Exercise instructions
Repeat the listing below line for line, exactly as shown.

Available records
※

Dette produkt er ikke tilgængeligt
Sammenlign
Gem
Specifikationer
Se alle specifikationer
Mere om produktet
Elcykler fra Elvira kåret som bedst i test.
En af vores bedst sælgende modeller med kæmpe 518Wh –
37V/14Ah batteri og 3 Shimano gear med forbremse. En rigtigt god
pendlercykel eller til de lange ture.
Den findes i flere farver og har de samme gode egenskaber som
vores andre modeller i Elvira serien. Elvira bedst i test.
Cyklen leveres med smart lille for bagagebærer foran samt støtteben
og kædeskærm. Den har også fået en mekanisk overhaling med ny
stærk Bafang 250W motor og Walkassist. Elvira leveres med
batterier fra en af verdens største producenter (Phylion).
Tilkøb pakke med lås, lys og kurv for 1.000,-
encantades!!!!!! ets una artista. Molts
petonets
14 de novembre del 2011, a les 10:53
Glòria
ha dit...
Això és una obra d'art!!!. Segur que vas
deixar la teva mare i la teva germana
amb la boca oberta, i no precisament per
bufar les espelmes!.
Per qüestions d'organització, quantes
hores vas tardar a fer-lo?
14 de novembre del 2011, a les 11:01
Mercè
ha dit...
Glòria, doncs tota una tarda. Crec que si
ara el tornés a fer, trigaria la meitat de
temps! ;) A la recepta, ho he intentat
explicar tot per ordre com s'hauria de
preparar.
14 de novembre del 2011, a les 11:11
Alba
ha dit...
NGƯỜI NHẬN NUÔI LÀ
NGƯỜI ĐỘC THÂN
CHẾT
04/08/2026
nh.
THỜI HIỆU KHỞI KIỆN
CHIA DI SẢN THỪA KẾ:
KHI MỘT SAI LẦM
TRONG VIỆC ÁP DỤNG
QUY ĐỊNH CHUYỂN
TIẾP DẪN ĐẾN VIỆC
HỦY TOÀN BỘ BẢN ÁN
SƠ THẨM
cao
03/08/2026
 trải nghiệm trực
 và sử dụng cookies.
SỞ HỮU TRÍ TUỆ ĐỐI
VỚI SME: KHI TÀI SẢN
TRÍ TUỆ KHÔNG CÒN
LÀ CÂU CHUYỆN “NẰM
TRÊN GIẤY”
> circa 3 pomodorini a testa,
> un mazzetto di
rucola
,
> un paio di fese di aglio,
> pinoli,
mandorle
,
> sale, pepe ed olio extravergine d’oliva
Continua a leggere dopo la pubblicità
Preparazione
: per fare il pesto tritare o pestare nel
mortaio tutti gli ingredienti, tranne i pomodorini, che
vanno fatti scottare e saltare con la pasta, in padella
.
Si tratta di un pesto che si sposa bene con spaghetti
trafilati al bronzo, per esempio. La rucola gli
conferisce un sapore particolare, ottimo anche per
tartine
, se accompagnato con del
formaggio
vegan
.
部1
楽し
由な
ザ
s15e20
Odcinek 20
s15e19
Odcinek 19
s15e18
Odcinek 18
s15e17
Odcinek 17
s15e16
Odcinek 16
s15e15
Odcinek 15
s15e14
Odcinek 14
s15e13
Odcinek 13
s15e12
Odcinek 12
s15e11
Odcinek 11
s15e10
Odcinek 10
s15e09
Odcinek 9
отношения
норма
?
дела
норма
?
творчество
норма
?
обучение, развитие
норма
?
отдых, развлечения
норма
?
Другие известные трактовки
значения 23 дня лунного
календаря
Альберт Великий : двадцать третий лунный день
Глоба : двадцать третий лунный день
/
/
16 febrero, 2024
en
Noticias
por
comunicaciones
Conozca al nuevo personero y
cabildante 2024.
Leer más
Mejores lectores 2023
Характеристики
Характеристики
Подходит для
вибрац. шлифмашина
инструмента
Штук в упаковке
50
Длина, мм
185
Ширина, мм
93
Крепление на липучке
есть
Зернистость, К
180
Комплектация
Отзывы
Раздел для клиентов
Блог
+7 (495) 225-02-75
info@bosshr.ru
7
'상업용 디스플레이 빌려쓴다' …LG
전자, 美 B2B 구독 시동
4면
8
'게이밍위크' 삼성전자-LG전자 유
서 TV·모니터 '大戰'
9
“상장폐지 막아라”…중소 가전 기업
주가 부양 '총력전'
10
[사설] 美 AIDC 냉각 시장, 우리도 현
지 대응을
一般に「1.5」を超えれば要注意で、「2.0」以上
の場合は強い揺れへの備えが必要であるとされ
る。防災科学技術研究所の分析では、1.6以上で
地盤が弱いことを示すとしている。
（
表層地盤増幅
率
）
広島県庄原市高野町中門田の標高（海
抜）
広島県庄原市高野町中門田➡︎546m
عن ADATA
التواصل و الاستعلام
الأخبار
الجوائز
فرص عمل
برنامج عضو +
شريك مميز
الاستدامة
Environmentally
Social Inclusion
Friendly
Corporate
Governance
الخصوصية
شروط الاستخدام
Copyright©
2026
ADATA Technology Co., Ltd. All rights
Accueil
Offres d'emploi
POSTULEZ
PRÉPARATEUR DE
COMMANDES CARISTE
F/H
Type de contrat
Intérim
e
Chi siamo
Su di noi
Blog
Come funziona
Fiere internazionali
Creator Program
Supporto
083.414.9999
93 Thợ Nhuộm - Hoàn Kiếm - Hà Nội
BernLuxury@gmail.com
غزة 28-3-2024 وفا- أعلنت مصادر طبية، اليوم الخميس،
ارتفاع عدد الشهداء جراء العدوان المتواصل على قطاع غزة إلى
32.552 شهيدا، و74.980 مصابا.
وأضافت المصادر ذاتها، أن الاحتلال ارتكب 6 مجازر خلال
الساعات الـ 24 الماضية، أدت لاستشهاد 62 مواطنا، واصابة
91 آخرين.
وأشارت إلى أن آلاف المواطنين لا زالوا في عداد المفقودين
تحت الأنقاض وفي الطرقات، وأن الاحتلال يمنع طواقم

※

Answer for this exercise
Dette produkt er ikke tilgængeligt
Sammenlign
Gem
Specifikationer
Se alle specifikationer
Mere om produktet
Elcykler fra Elvira kåret som bedst i test.
En af vores bedst sælgende modeller med kæmpe 518Wh –
37V/14Ah batteri og 3 Shimano gear med forbremse. En rigtigt god
pendlercykel eller til de lange ture.
Den findes i flere farver og har de samme gode egenskaber som
vores andre modeller i Elvira serien. Elvira bedst i test.
Cyklen leveres med smart lille for bagagebærer foran samt støtteben
og kædeskærm. Den har også fået en mekanisk overhaling med ny
stærk Bafang 250W motor og Walkassist. Elvira leveres med
batterier fra en af verdens største producenter (Phylion).
Tilkøb pakke med lås, lys og kurv for 1.000,-
encantades!!!!!! ets una artista. Molts
petonets
14 de novembre del 2011, a les 10:53
Glòria
ha dit...
Això és una obra d'art!!!. Segur que vas
deixar la teva mare i la teva germana
amb la boca oberta, i no precisament per
bufar les espelmes!.
Per qüestions d'organització, quantes
hores vas tardar a fer-lo?
14 de novembre del 2011, a les 11:01
Mercè
ha dit...
Glòria, doncs tota una tarda. Crec que si
ara el tornés a fer, trigaria la meitat de
temps! ;) A la recepta, ho he intentat
explicar tot per ordre com s'hauria de
preparar.
14 de novembre del 2011, a les 11:11
Alba
ha dit...
NGƯỜI NHẬN NUÔI LÀ
NGƯỜI ĐỘC THÂN
CHẾT
04/08/2026
nh.
THỜI HIỆU KHỞI KIỆN
CHIA DI SẢN THỪA KẾ:
KHI MỘT SAI LẦM
TRONG VIỆC ÁP DỤNG
QUY ĐỊNH CHUYỂN
TIẾP DẪN ĐẾN VIỆC
HỦY TOÀN BỘ BẢN ÁN
SƠ THẨM
cao
03/08/2026
 trải nghiệm trực
 và sử dụng cookies.
SỞ HỮU TRÍ TUỆ ĐỐI
VỚI SME: KHI TÀI SẢN
TRÍ TUỆ KHÔNG CÒN
LÀ CÂU CHUYỆN “NẰM
TRÊN GIẤY”
> circa 3 pomodorini a testa,
> un mazzetto di
rucola
,
> un paio di fese di aglio,
> pinoli,
mandorle
,
> sale, pepe ed olio extravergine d’oliva
Continua a leggere dopo la pubblicità
Preparazione
: per fare il pesto tritare o pestare nel
mortaio tutti gli ingredienti, tranne i pomodorini, che
vanno fatti scottare e saltare con la pasta, in padella
.
Si tratta di un pesto che si sposa bene con spaghetti
trafilati al bronzo, per esempio. La rucola gli
conferisce un sapore particolare, ottimo anche per
tartine
, se accompagnato con del
formaggio
vegan
.
部1
楽し
由な
ザ
s15e20
Odcinek 20
s15e19
Odcinek 19
s15e18
Odcinek 18
s15e17
Odcinek 17
s15e16
Odcinek 16
s15e15
Odcinek 15
s15e14
Odcinek 14
s15e13
Odcinek 13
s15e12
Odcinek 12
s15e11
Odcinek 11
s15e10
Odcinek 10
s15e09
Odcinek 9
отношения
норма
?
дела
норма
?
творчество
норма
?
обучение, развитие
норма
?
отдых, развлечения
норма
?
Другие известные трактовки
значения 23 дня лунного
календаря
Альберт Великий : двадцать третий лунный день
Глоба : двадцать третий лунный день
/
/
16 febrero, 2024
en
Noticias
por
comunicaciones
Conozca al nuevo personero y
cabildante 2024.
Leer más
Mejores lectores 2023
Характеристики
Характеристики
Подходит для
вибрац. шлифмашина
инструмента
Штук в упаковке
50
Длина, мм
185
Ширина, мм
93
Крепление на липучке
есть
Зернистость, К
180
Комплектация
Отзывы
Раздел для клиентов
Блог
+7 (495) 225-02-75
info@bosshr.ru
7
'상업용 디스플레이 빌려쓴다' …LG
전자, 美 B2B 구독 시동
4면
8
'게이밍위크' 삼성전자-LG전자 유
서 TV·모니터 '大戰'
9
“상장폐지 막아라”…중소 가전 기업
주가 부양 '총력전'
10
[사설] 美 AIDC 냉각 시장, 우리도 현
지 대응을
一般に「1.5」を超えれば要注意で、「2.0」以上
の場合は強い揺れへの備えが必要であるとされ
る。防災科学技術研究所の分析では、1.6以上で
地盤が弱いことを示すとしている。
（
表層地盤増幅
率
）
広島県庄原市高野町中門田の標高（海
抜）
広島県庄原市高野町中門田➡︎546m
عن ADATA
التواصل و الاستعلام
الأخبار
الجوائز
فرص عمل
برنامج عضو +
شريك مميز
الاستدامة
Environmentally
Social Inclusion
Friendly
Corporate
Governance
الخصوصية
شروط الاستخدام
Copyright©
2026
ADATA Technology Co., Ltd. All rights
Accueil
Offres d'emploi
POSTULEZ
PRÉPARATEUR DE
COMMANDES CARISTE
F/H
Type de contrat
Intérim
e
Chi siamo
Su di noi
Blog
Come funziona
Fiere internazionali
Creator Program
Supporto
083.414.9999
93 Thợ Nhuộm - Hoàn Kiếm - Hà Nội
BernLuxury@gmail.com
غزة 28-3-2024 وفا- أعلنت مصادر طبية، اليوم الخميس،
ارتفاع عدد الشهداء جراء العدوان المتواصل على قطاع غزة إلى
32.552 شهيدا، و74.980 مصابا.
وأضافت المصادر ذاتها، أن الاحتلال ارتكب 6 مجازر خلال
الساعات الـ 24 الماضية، أدت لاستشهاد 62 مواطنا، واصابة
91 آخرين.
وأشارت إلى أن آلاف المواطنين لا زالوا في عداد المفقودين
تحت الأنقاض وفي الطرقات، وأن الاحتلال يمنع طواقم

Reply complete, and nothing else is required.